The idea that Kisame especially from what we have seen from him in part 2 is going to get one shotted Like Konan is laughable and in fact i see him giving jiraiya alot of trouble in a neutral scenario where there are no hiding places for jiraiya to use his gorilla warfare tactics in order to initiate sm. And yes Jiraiya will need sm to defeat Kisame, thinking otherwise and you are having a laugh.

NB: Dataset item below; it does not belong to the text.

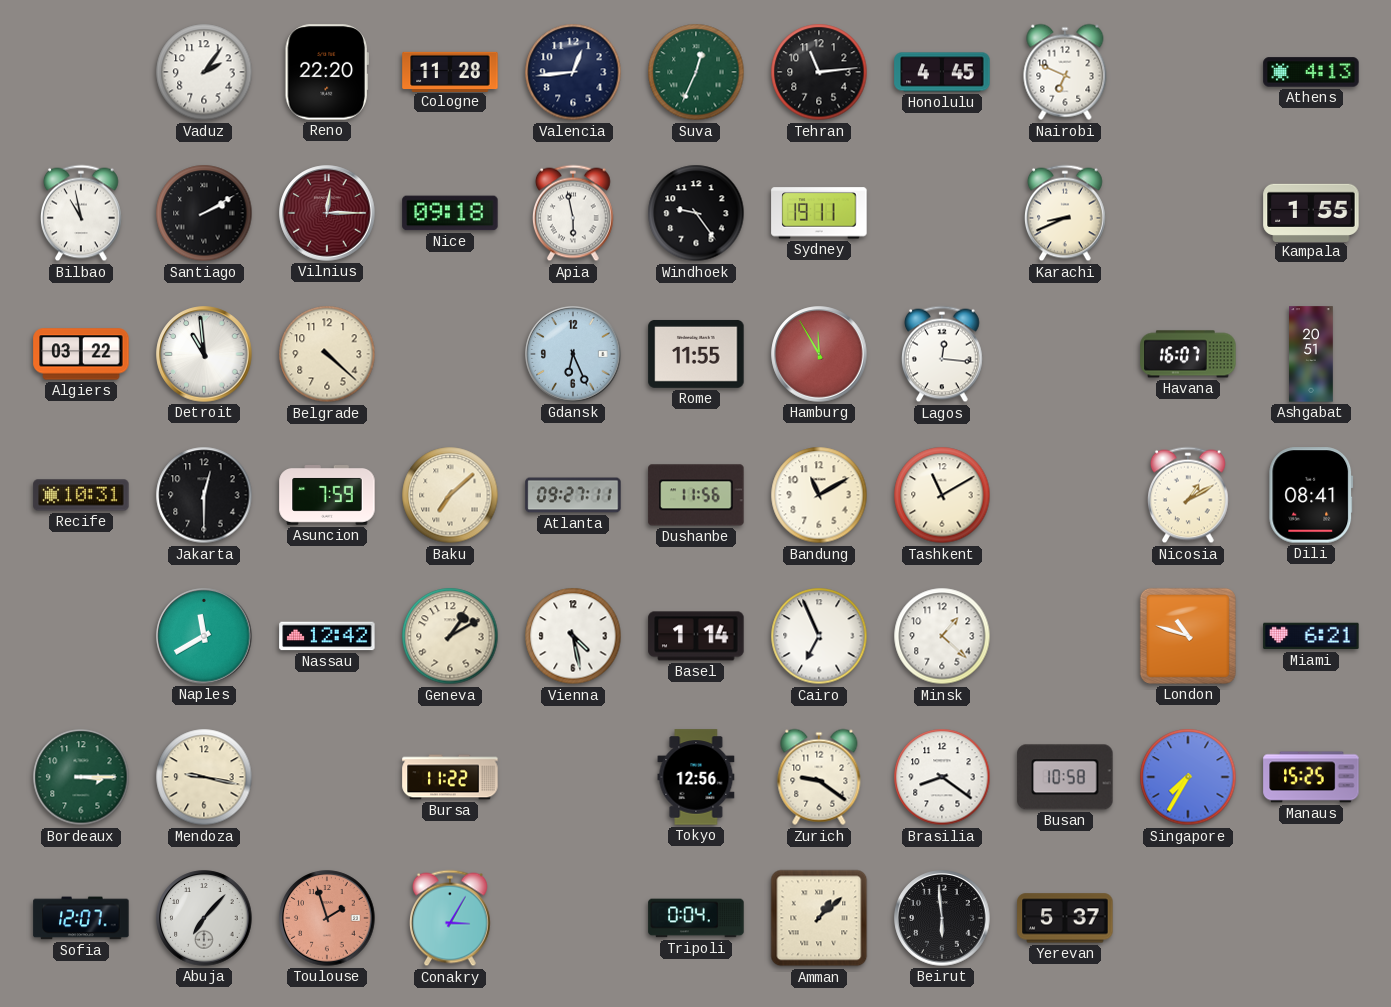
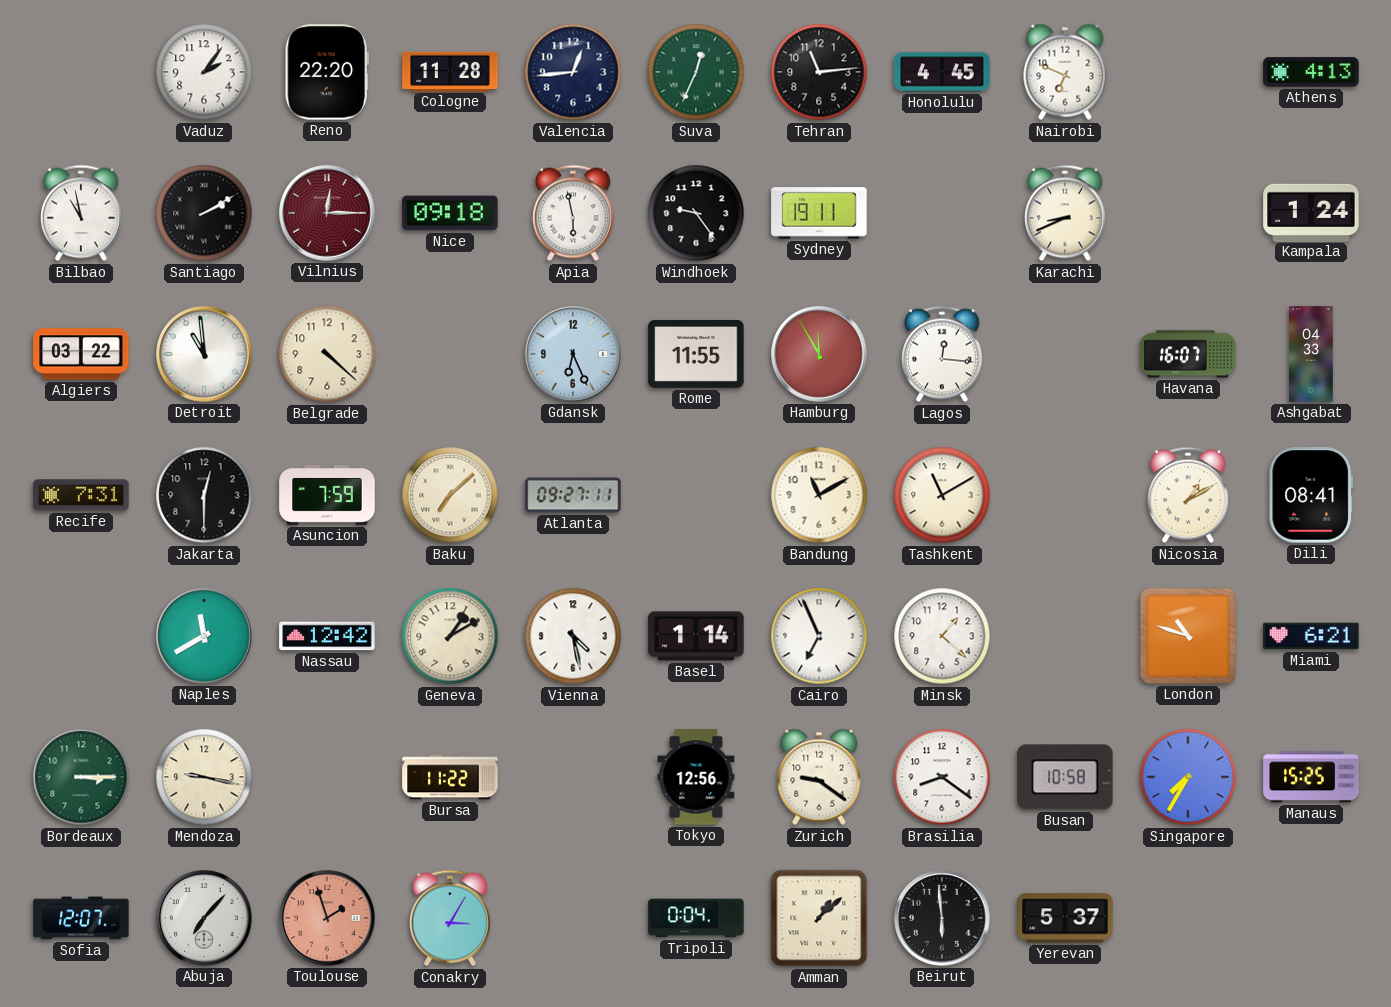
Kampala: 1:55 -> 1:24
Ashgabat: 20:51 -> 04:33
Recife: 10:31 -> 7:31
Dushanbe: 11:56 -> none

As for those trying to downplay is feat of defeating Bee, there is no excuse.
His abilities made him if i remember correctly the best in akatsuki for capturing jinchurcki's and we saw this. The little handicap Bee had with not being able to go bijuu mode isn't enough and i suspect daikodan to be a perfect counter for the dama.


----------



## Sapherosth (Dec 28, 2016)

Ablaze said:


> Not going to bother with that statement because it can be interpreted in many ways.
> i have lost count tbh.
> What is interesting is how people conveniently try to dismiss Kisame's strength.
> For a start Jiraiya considers Akatsuki to be his level, when he compares the potential threat of them in relation to suna being able to stop them to himself
> ...






Finally, someone who gets it.


Learned something new as well - Didn't notice that Jiraiya compared the Akatsuki's to himself, and then the next panel we're shown Sasori/Deidara. I wonder what Kishi was trying to say....


----------



## Jossaff (Dec 28, 2016)

Unpopular opinion but the way I see it the 3 are on the same level , if Jiraiya fought any of the 2 he would have a 50/50 chance to win , but toguether they'll just overwhelm him


----------



## Veracity (Dec 28, 2016)

Sapherosth said:


> Finally, someone who gets it.
> 
> 
> Learned something new as well - Didn't notice that Jiraiya compared the Akatsuki's to himself, and then the next panel we're shown Sasori/Deidara. I wonder what Kishi was trying to say....



The Akatsuki vary in strength though. From Hidan to Itachi. A vague statement like that surely doesn't mean members like Deidara and Sasori are Sannin Level.

Reactions: Like 1


----------



## Sapherosth (Dec 29, 2016)

Veracity said:


> The Akatsuki vary in strength though. From Hidan to Itachi. A vague statement like that surely doesn't mean members like Deidara and Sasori are Sannin Level.




How can you say it's vague when the next page, we see Kishi showing us Sasori and Deidara. 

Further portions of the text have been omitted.